(Entries taken from a collection)
[Start of Attachment]
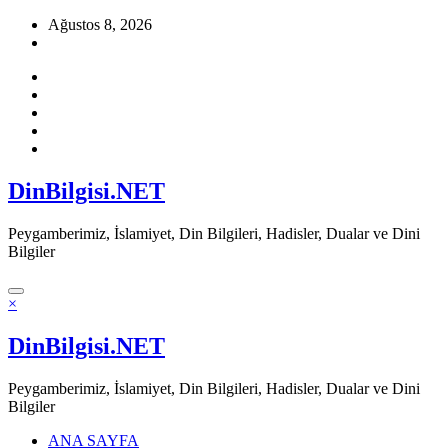
İçeriğe
Ağustos 8, 2026
atla
DinBilgisi.NET
Peygamberimiz, İslamiyet, Din Bilgileri, Hadisler, Dualar ve Dini
Bilgiler
×
DinBilgisi.NET
Peygamberimiz, İslamiyet, Din Bilgileri, Hadisler, Dualar ve Dini
Bilgiler
ANA SAYFA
[End of Attachment]
WHAT TO WORK ON:
Retype all entries exactly as they appear, dropping the images.

YOUR SOLUTION:
İçeriğe
Ağustos 8, 2026
atla
DinBilgisi.NET
Peygamberimiz, İslamiyet, Din Bilgileri, Hadisler, Dualar ve Dini
Bilgiler
×
DinBilgisi.NET
Peygamberimiz, İslamiyet, Din Bilgileri, Hadisler, Dualar ve Dini
Bilgiler
ANA SAYFA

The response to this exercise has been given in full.